Ainsi l’évêque épiscopalien John Shelby Spong qui, à un de ses paroissiens qui lui disait : «Lors qu'à l'église on dit le credo de Nicée, ma conscience me dit que je suis malhonnête car je n'y crois pas vraiment.» lui répondit : «Comme bien d'autres, vous êtes victime des affirmations de l'Église. Elle voudrait faire croire que les credo sont divinement inspirés et qu'ils expriment si parfaitement la foi chrétienne qu'on ne peut pas les mettre en doute. Mais ce n'est pas du tout vrai.

C'est au 3e siècle que les credo sont nés. Ils variaient d'une communauté à l'autre et n'ont que lentement évolué vers la forme qu'ils ont maintenant. Par exemple le symbole de «Nicée-Constantinople», a été fixé précisément par les conciles de Nicée en 325 et de Constantinople en 381. Mais les votes y ont été acquis dans une telle ambiance de marchandages et de compromis et les débats ont connu tant de retournements de situation, que les délégués auraient été les premiers surpris d'apprendre que leur texte serait considéré dans la suite comme divinement inspiré !

Le fait que dans la suite l'Église ait persécuté et même brûlé vif ceux qui se permettaient de discuter certains de ces articles montre à quel point les sentiments d'insécurité de la vie et d'incertitude de la foi peuvent rendre les hommes méchants, démoniaques et meurtriers. Les credo représentent de simples jalons de l'état de la doctrine à une certaine époque de la vie de l'Église. Ils sont révélateurs des idées que l'on avait alors.

Une naissance miraculeuse était, par exemple, traditionnellement attribuée à un homme important. D'autant plus que l'on ignorait à l'époque les processus de la reproduction.
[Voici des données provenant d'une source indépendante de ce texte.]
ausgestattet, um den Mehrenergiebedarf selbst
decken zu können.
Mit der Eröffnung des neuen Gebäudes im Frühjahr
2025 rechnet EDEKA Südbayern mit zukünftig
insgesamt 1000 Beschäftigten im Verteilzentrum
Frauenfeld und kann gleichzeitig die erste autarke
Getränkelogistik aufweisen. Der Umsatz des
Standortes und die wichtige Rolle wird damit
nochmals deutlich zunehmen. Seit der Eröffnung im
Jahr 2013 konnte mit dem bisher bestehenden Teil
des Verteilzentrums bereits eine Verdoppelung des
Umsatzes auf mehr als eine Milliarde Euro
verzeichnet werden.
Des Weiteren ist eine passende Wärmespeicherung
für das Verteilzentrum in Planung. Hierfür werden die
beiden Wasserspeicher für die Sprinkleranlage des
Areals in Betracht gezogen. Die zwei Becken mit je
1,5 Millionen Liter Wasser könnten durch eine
Il ne viendrait aujourd'hui à personne l'idée d'y voir une vérité scientifique. En disant que le Christ est «descendu du ciel» et «monté au ciel», le credo assume naturellement la conception de son époque où l'on croyait que la terre était au centre de l'univers et que le ciel était au-dessus. Nous savons, depuis Copernic, qu'il n'en est rien.

Les credo sont des hymnes d'amour que nous chantons à notre Dieu ; nous laissons leurs paroles nous toucher mais nous ne les prenons pas à la lettre. L'Église, un jour, les réécrira. Mais cette nouvelle version deviendra vite, elle aussi, obsolète et source d'erreur, car tel est le sort de toutes les oeuvres humaines.
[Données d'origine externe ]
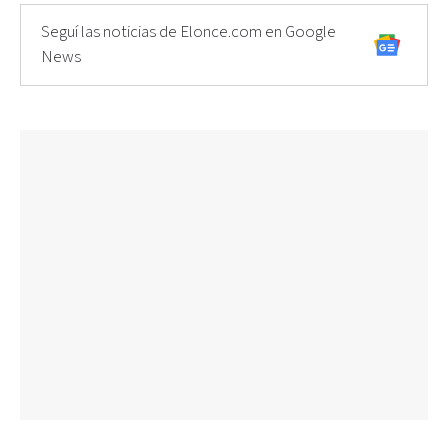
Seguí las noticias de Elonce.com en Google
News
La raison d'être des credo, au-delà de leur formulation, est de nous conduire au Dieu dont ils veulent témoigner. Si nous les comprenons ainsi, ils nous aideront. Si nous les prenons à la lettre, si nous en faisons les gardiens de la foi et de l'orthodoxie, ils nous détourneront de Dieu. En fait nous devrions les chanter plutôt que les réciter !»

De même, Hilary Wakeman, Prêtre anglicane, Présidente du Réseau des Églises ouvertes d'Irlande dans un article «For God's Sake: reasonable Religion» Pour l'amour du ciel une religion raisonnable ! écrit : Le texte du Credo fut adopté en l'an 325 au Concile de Nicée convoqué par l'empereur Constantin pour régler l'hérésie arienne.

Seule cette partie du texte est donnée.